Friday, 23 March 2012

I imagine a software troubleshooting team should look like this.....

Troubleshooting (Debugging) at system level has a great role in embedded firmware/software development. Sometimes, there is a dedicated team for it. In my opinion, the players of this team are special in the sense they perform their debugging activities i.e. moving from hypothication to proving and defining the problem and then suggesting a solution, the dynamism of the problems they face, and their readiness to explore new system areas.

A team like this may not be in limelight always and their activities also may not be much visible always to the other teams (involved in product development) during the entire product development lifecycle.Sometime this team is recalled only when any trouble becomes a blocking issue.

I spared a lot of time thinking how a troubleshooting team should surface out and establish its existence as a front end role player throughout the product development lifecycle.

Well, a lot has been said and written on the art of firmware/software troubleshooting but one thing which I have not yet come across is "TROUBLE-SHOOTERS DIARY" . Every troubleshooter should maintain a troubleshooting diary which should contain :-
  • A QRC (quick reference card) of all debugging commands.
  • Short notes on tool usage.
  • Basic data flow and control flow models of the modules in the system.
  • Short notes on verification methods.
  • Instrumentation/debugging code. 
  • Parsing scripts.
  • Statistics of issues debugged in a week and in a month(type of issue, frequency of occurence, preventive/corrective action taken).
  • (If the issue is new) A case study. 
  • Templates/Auotomation scripts for all kinds of reports he/she prepares.
  • there can be more..........
Unit test bug found and fixed by a system level troubleshooter, should be highlighted in the statistics corner of his diary; as finding a unit testing bug at system level (that too when your system is concurrent) is tedious and should bring him an accolade.
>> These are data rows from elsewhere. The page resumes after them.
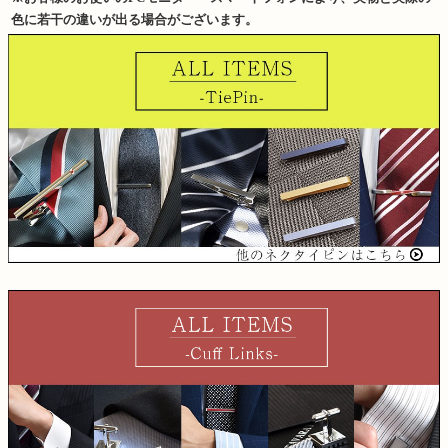
色に若干の違いが出る場合がございます。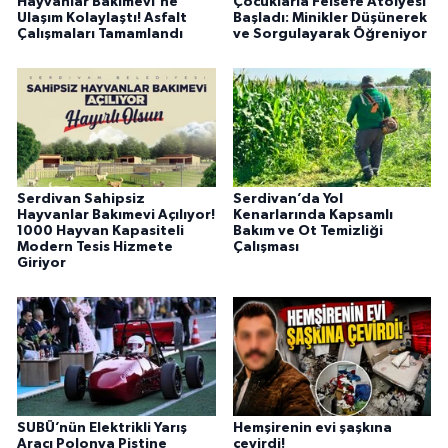
Hayvanlar Bakımevi'ne
Çocuklarla Felsefe Atölyesi
Ulaşım Kolaylaştı! Asfalt
Başladı: Minikler Düşünerek
Çalışmaları Tamamlandı
ve Sorgulayarak Öğreniyor
Serdivan Sahipsiz
Serdivan’da Yol
Hayvanlar Bakımevi Açılıyor!
Kenarlarında Kapsamlı
1000 Hayvan Kapasiteli
Bakım ve Ot Temizliği
Modern Tesis Hizmete
Çalışması
Giriyor
SUBÜ’nün Elektrikli Yarış
Hemşirenin evi şaşkına
Aracı Polonya Pistine
çevirdi!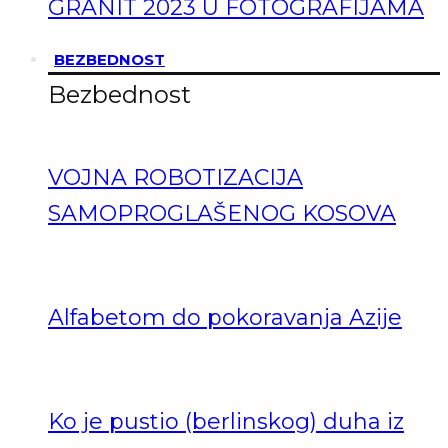
GRANIT 2023 U FOTOGRAFIJAMA
BEZBEDNOST
Bezbednost
VOJNA ROBOTIZACIJA
SAMOPROGLAŠENOG KOSOVA
Alfabetom do pokoravanja Azije
Ko je pustio (berlinskog) duha iz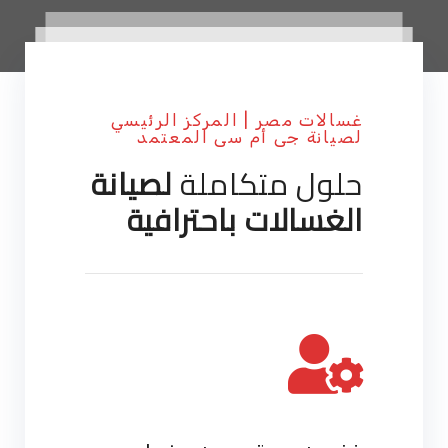
غسالات مصر | المركز الرئيسي
لصيانة جى أم سى المعتمد
حلول متكاملة
لصيانة
الغسالات باحترافية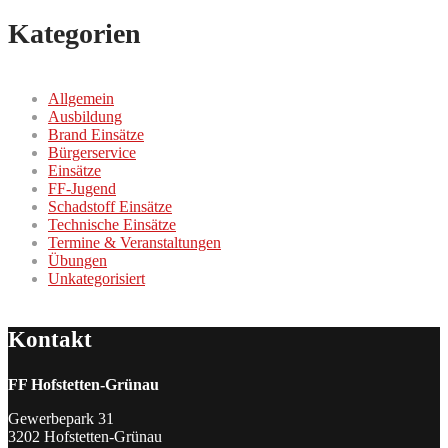
Kategorien
Allgemein
Ausbildung
Brand Einsätze
Bürgerservice
Einsätze
FF-Jugend
Schadstoff Einsätze
Technische Einsätze
Termine & Veranstaltungen
Übungen
Unkategorisiert
Kontakt
FF Hofstetten-Grünau
Gewerbepark 31
3202 Hofstetten-Grünau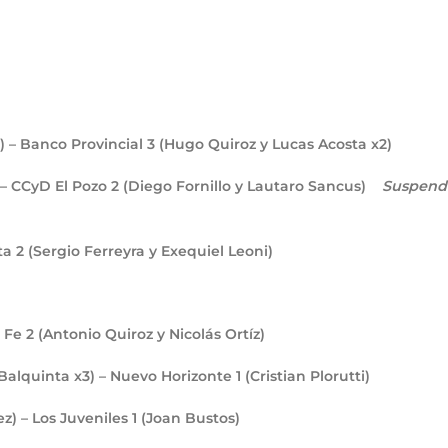
c) – Banco Provincial
3
(Hugo Quiroz y Lucas Acosta x2)
 – CCyD El Pozo
2
(Diego Fornillo y Lautaro Sancus)
Suspend
sta
2
(Sergio Ferreyra y Exequiel Leoni)
a Fe
2
(Antonio Quiroz y Nicolás Ortíz)
 Balquinta x3) – Nuevo Horizonte
1
(Cristian Plorutti)
) – Los Juveniles
1
(Joan Bustos)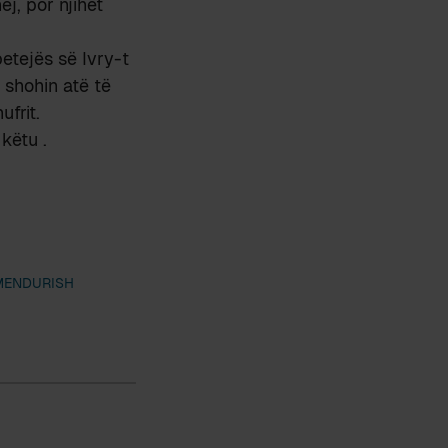
ej, por njihet
betejës së Ivry-t
 shohin atë të
frit.
këtu .
ÇMENDURISH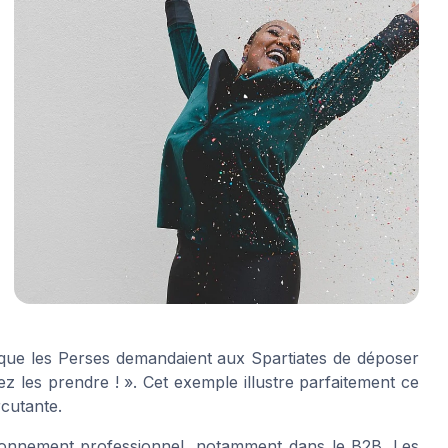
 que les Perses demandaient aux Spartiates de déposer
z les prendre ! ». Cet exemple illustre parfaitement ce
rcutante.
vironnement professionnel, notamment dans le B2B. Les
The troubleshooting team should call a "DIARY-MEETING" every week or every month. The team should discuss each others diary entry of the week/month and then should present a quantified data/statistics of their effort and issues fixed/analyzed and actions to the entire team.This meeting should also include identification of new/strange issues and a case study preparation on the same.

The prepared case study should be shared with the development team and newbies in the troubleshooting team so that they can learn from their mistakes and the issues never recur or if recur, the analysis should not take much time.

  • Every patch released by the integration team should be verified and stamped by this team for release. This can save a lot of painstaking effort.
  • Troubleshooters should also be called for module level design reviews as over the time they become more acquainted with the system.

This may be an existing model in many organizations where the process model supports it.
But it may be a missing link in some organizations where time to market is a critical factor and multiple products are pipelined.

Apart from this there should be a "Troubleshooting Skills Improvement Plan" which should contain schedules for:-
  • Workshops on various components of the system.
  • Brainstroming sessions.
  • Data Analysis sessions.
  • Sessions by troubleshooting Pandits.
  • and more.......
 My imagination looks perfect in making a troubleshooting team front end role player in software product development.

Having said all this, I would also say that I am not an expert in this area.However, I aspire to be.